GitHub - ZurichNLP/Template-Based-T2I-Alignment-

Overview

Codebase for TSAR 2025 research paper Template-Based Text-to-Image Alignment for Language Accessibility: A Study on Visualizing Text Simplifications, conducted at the University of Zurich (UZH). The project develops a framework for generating accessible images from simplified text using structured prompt templates, specifically designed to help users with cognitive disabilities and learning difficulties through cognitively accessible AI-generated visual content.

📄 Publications

Master’s Thesis: Template-Based Text-to-Image Alignment for Language Accessibility: A Study on Visualizing Simplified Text
(Link will be added once publicly available via UZH ZORA repository)
TSAR 2025 Paper: Template-Based Text-to-Image Alignment for Language Accessibility: A Study on Visualizing Text Simplifications
(To appear in the ACL Anthology after the TSAR 2025 Workshop on Text Simplification, Accessibility, and Readability)

Repository Structure

Belkiss_ThesisFiles/
├── Code/
│   ├── annotation_analysis/          # Analysis of annotation data and inter-annotator agreement
│   │   ├── 100 score analysis/
│   │   ├── IAA/                     # Inter-Annotator Agreement calculations
│   │   ├── Style Recognition/
│   │   ├── best dataset and style/
│   │   ├── correlation study/
│   │   └── qualitative study/
│   ├── intermediate_exploration/     # Exploratory analysis and experiments
│   ├── phase1_template_selection/    # Phase 1: Template selection methodology
│   ├── phase2_style_evaluation/      # Phase 2: Style evaluation framework
│   └── phase3_label_studio/         # Phase 3: Label Studio annotation setup
└── required files/                  # Essential datasets and configuration files
    ├── complete_dataset_400.json
    ├── expert_distribution_mapping.csv
    ├── refined_prompts.json
    └── renamed_images_mapping.csv

Data Availability

Annotation Data and Images

Due to file size limitations, the annotation data and generated images are hosted on SwissUbase:

Annotation Data: Contains individual annotator files.
Generated Images: Complete dataset of the generated images used in the study.
Access: SwissUbase Dataset Link

Download Instructions

Click the dataset link above.
In the left sidebar, select Files.
Click on any of the listed file collections (e.g., Annotation Files, Simplified Sentences and Prompts, or Generated Images).
Open the menu icon (☰) on the top left.
Select File → then click Download to save the file locally.

Research Overview

Dataset and Corpus

We compiled a text-to-image text simplification (TS) corpus by sampling from four established datasets:

OneStopEnglish (Vajjala & Lučić, 2018) — A corpus of news articles rewritten at different reading levels for automatic readability assessment and text simplification.
SimPA (Scarton et al., 2018) — A sentence-level simplification corpus for the public administration domain.
Wikipedia (Sun et al., 2020) — A dataset exploring the effect of document context on sentence simplification (used without context).
ASSET (Alva-Manchego et al., 2020) — A dataset for tuning and evaluating sentence simplification models with multiple rewriting transformations.
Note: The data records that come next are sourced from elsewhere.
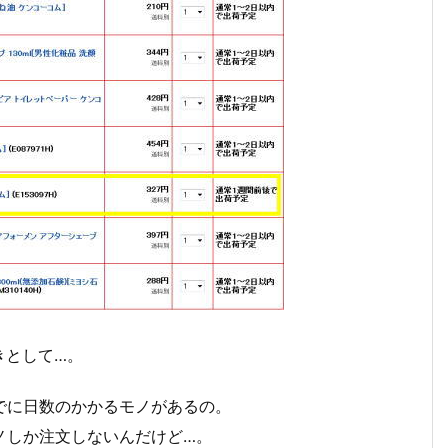
きとして…。
でに日数のかかるモノがあるの。
ノしか注文しないんだけど…。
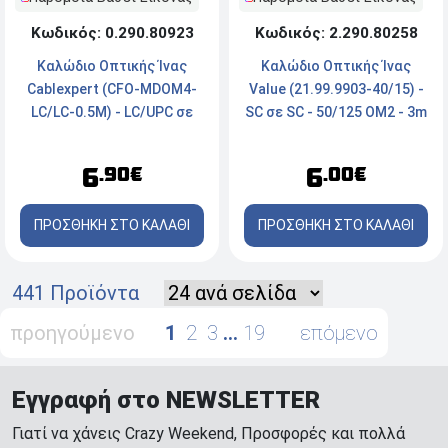
Κωδικός: 0.290.80923
Κωδικός: 2.290.80258
Καλώδιο Οπτικής Ίνας
Καλώδιο Οπτικής Ίνας
Cablexpert (CFO-MDOM4-
Value (21.99.9903-40/15) -
LC/LC-0.5M) - LC/UPC σε
SC σε SC - 50/125 OM2 - 3m
LC/UPC - 50/125 OM4 LSZH
- Γκρι
- 0.5m - Τιρκουάζ
6
6
.90€
.00€
ΠΡΟΣΘΗΚΗ ΣΤΟ ΚΑΛΑΘΙ
ΠΡΟΣΘΗΚΗ ΣΤΟ ΚΑΛΑΘΙ
441 Προϊόντα
προηγούμενο
1
2
3
…
19
επόμενο
Εγγραφή στο NEWSLETTER
Γιατί να χάνεις Crazy Weekend, Προσφορές και πολλά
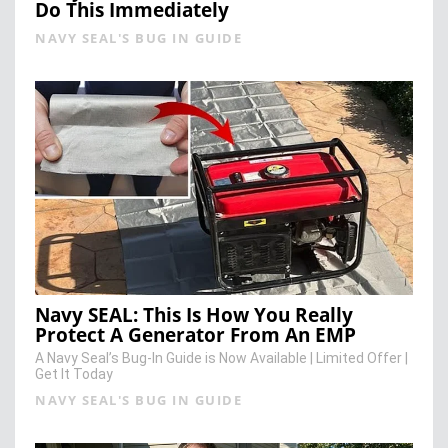
Do This Immediately
NAVY SEAL'S BUG IN GUIDE
Navy SEAL: This Is How You Really
Protect A Generator From An EMP
A Navy Seal’s Bug-In Guide is Now Available | Limited Offer |
Get It Today
NAVY SEAL'S BUG IN GUIDE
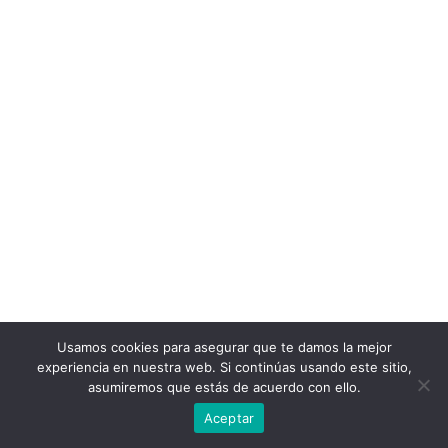
Usamos cookies para asegurar que te damos la mejor
experiencia en nuestra web. Si continúas usando este sitio,
asumiremos que estás de acuerdo con ello.
Aceptar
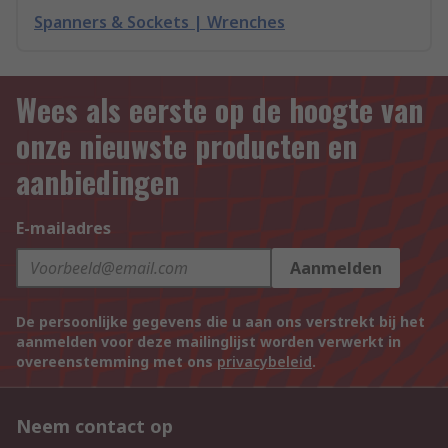
Spanners & Sockets | Wrenches
Wees als eerste op de hoogte van
onze nieuwste producten en
aanbiedingen
E-mailadres
Aanmelden
De persoonlijke gegevens die u aan ons verstrekt bij het
aanmelden voor deze mailinglijst worden verwerkt in
overeenstemming met ons
privacybeleid
.
Neem contact op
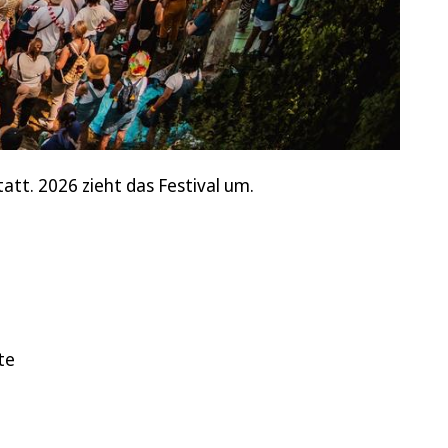
att. 2026 zieht das Festival um.
te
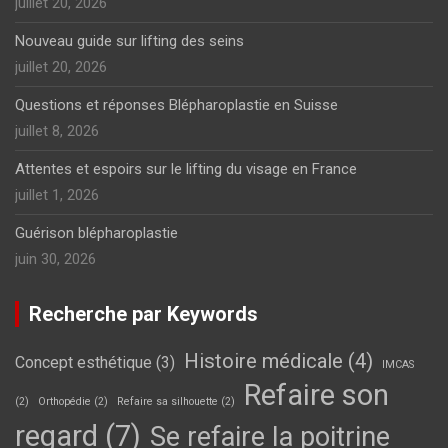
juillet 20, 2026
Nouveau guide sur lifting des seins
juillet 20, 2026
Questions et réponses Blépharoplastie en Suisse
juillet 8, 2026
Attentes et espoirs sur le lifting du visage en France
juillet 1, 2026
Guérison blépharoplastie
juin 30, 2026
Recherche par Keywords
Histoire médicale
(4)
Concept esthétique
(3)
IMCAS
Refaire son
(2)
Orthopédie
(2)
Refaire sa silhouette
(2)
regard
(7)
Se refaire la poitrine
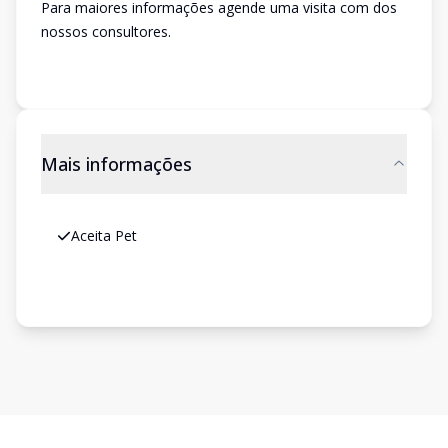
Para maiores informações agende uma visita com dos
nossos consultores.
Mais informações
Aceita Pet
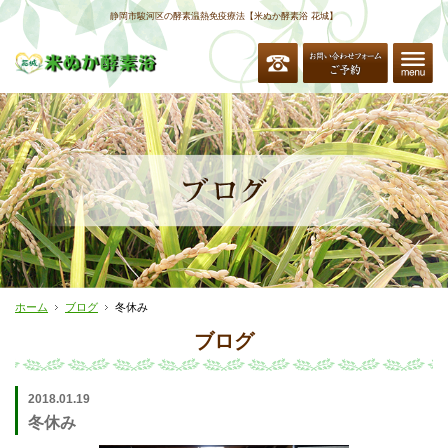
静岡市駿河区の酵素温熱免疫療法【米ぬか酵素浴 花城】
ホーム
ブログ
冬休み
ブログ
2018.01.19
冬休み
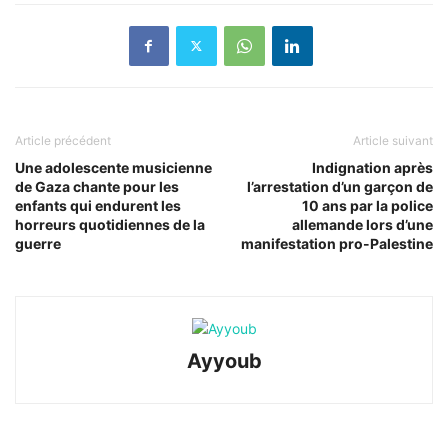
Article précédent
Article suivant
Une adolescente musicienne
Indignation après
de Gaza chante pour les
l’arrestation d’un garçon de
enfants qui endurent les
10 ans par la police
horreurs quotidiennes de la
allemande lors d’une
guerre
manifestation pro-Palestine
Ayyoub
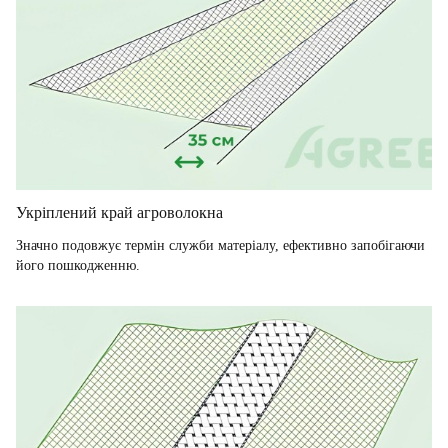
Укріплений край агроволокна
Значно подовжує термін служби матеріалу, ефективно запобігаючи
його пошкодженню.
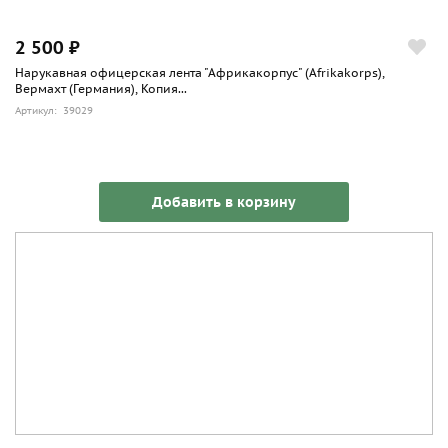
2 500 ₽
Нарукавная офицерская лента "Африкакорпус" (Afrikakorps),
Вермахт (Германия), Копия...
Артикул: 39029
Добавить в корзину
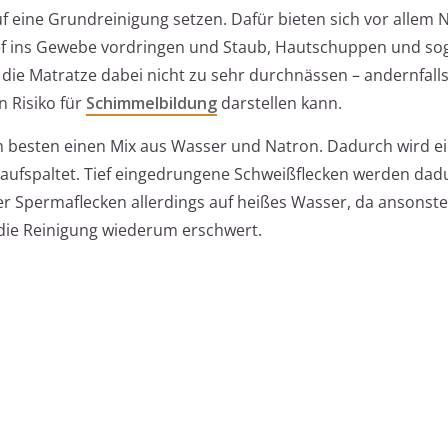
f eine Grundreinigung setzen. Dafür bieten sich vor allem 
tief ins Gewebe vordringen und Staub, Hautschuppen und so
 die Matratze dabei nicht zu sehr durchnässen – andernfalls
 Risiko für
Schimmelbildung
darstellen kann.
 besten einen Mix aus Wasser und Natron. Dadurch wird ei
 aufspaltet. Tief eingedrungene Schweißflecken werden dadu
der Spermaflecken allerdings auf heißes Wasser, da ansonst
 die Reinigung wiederum erschwert.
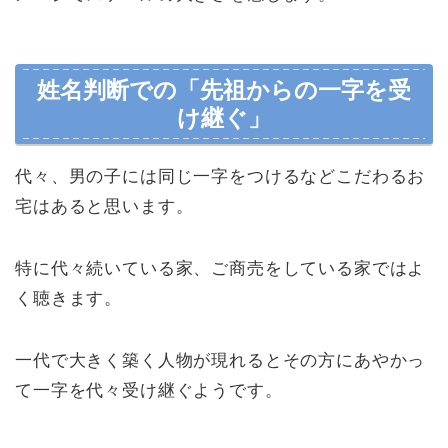
姓名判断での「先祖からの一字を受
け継ぐ」
代々、男の子には同じ一字をつけるなどこだわるお
宅はあると思います。
特に代々続いている家、ご商売をしている家ではよ
く聴きます。
一代で大きく築く人物が現れるとその方にあやかっ
て一字を代々受け継ぐようです。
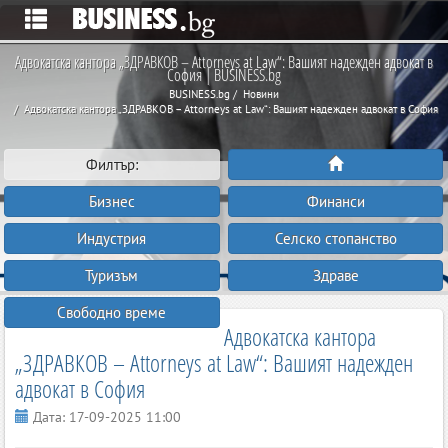
Адвокатска кантора „ЗДРАВКОВ – Attorneys at Law“: Вашият надежден адвокат в
София | BUSINESS.bg
BUSINESS.bg
Новини
Адвокатска кантора „ЗДРАВКОВ – Attorneys at Law“: Вашият надежден адвокат в София
Филтър:
Бизнес
Финанси
Индустрия
Селско стопанство
Туризъм
Здраве
Свободно време
Адвокатска кантора
„ЗДРАВКОВ – Attorneys at Law“: Вашият надежден
адвокат в София
Дата:
17-09-2025 11:00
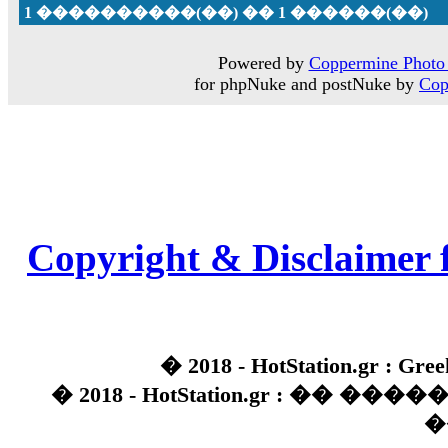
1 ����������(��) �� 1 ������(��)
Powered by
Coppermine Photo 
for phpNuke and postNuke by
Cop
Copyright & Disclaimer 
� 2018 - HotStation.gr : Gree
� 2018 - HotStation.gr : �� 
�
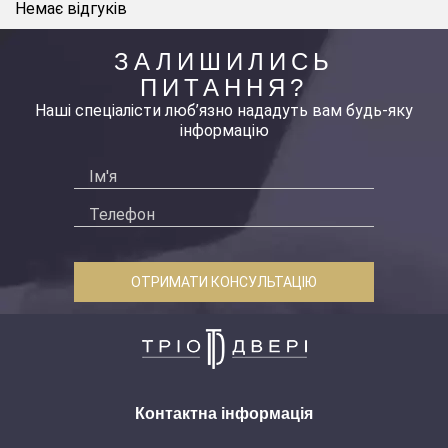
Немає відгуків
ЗАЛИШИЛИСЬ
ПИТАННЯ?
Наші спеціалісти люб’язно нададуть вам будь-яку
інформацію
ОТРИМАТИ КОНСУЛЬТАЦІЮ
Контактна інформація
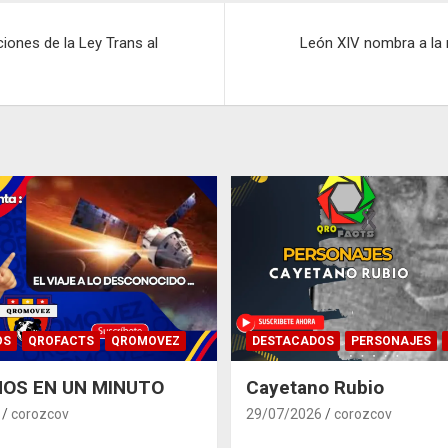
iones de la Ley Trans al
León XIV nombra a la 
OS
QROFACTS
QROMOVEZ
DESTACADOS
PERSONAJES
OS EN UN MINUTO
Cayetano Rubio
corozcov
29/07/2026
corozcov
Together, these resources form a balanced corpus of 400 simplified sentence pairs covering diverse text domains including news, encyclopedic, and administrative content.

Prompt Templates

Five structured prompt templates were developed, each following different layout logic based on cognitive accessibility principles:

Basic Object Focus: Simple, object-centered visual representations
Contextual Scene: Scene-based imagery with environmental context
Educational Layout: Structured layouts optimized for learning
Multi-Level Detail: Hierarchical visual information presentation
Grid Layout: Organized grid-based visual arrangements

Evaluation Methodology

Automatic metrics: CLIP similarity scores for semantic alignment
Expert annotations: Multi-dimensional human evaluation across accessibility criteria
Style analysis: Assessment of visual styles impact on accessibility and clarity

Research Phases

Phase 1: Template Selection and Development

Objective: Develop and select optimal prompt templates for accessibility-focused image generation
Key Files:
- phase1_template_selection/prompt_generator_p1.ipynb
- phase1_template_selection/image_generator_p1.ipynb
- phase1_template_selection/clip_evaluator_p1.ipynb

Phase 2: Style Evaluation and Testing

Objective: Evaluate different visual styles across the five prompt templates for accessibility impact
Key Files:
- phase2_style_evaluation/code/image_generator_p2.ipynb
- phase2_style_evaluation/code/clip_evaluator_p2.ipynb
- phase2_style_evaluation/code/p2_prompt_generator.ipynb

Phase 3: Human Annotation and Validation

Objective: Conduct expert evaluation of generated images across multiple accessibility dimensions
Key Files:
- phase3_label_studio/image_processing.ipynb
- annotation_analysis/ (complete analysis suite)

Citation

@mastersthesis{souayed2025thesis,
  title={Template-Based Text-to-Image Alignment for Language Accessibility: A Study on Visualizing Simplified Text},
  author={Souayed, Belkiss},
  year={2025},
  school={University of Zurich},
  type={Master's thesis}
}

@inproceedings{souayed2025tsar,
  title={Template-Based Text-to-Image Alignment for Language Accessibility: A
Study on Visualizing Text Simplifications},
  author={Souayed, Belkiss and Ebling, Sarah and Gao, Yingqiang},
  booktitle={},
  year={2025},
  organization={},
  address={},
  note={To appear},
  url={https://aclanthology.org/2025.tsar-1.XX} % to update once published
}

Data License and Source Acknowledgments

This dataset was developed as part of a research study exploring the alignment between simplified text and accessible image generation.
The simplified sentences were sampled from four publicly available text simplification datasets:
ASSET, OneStopEnglish, SimPA, and Wikipedia.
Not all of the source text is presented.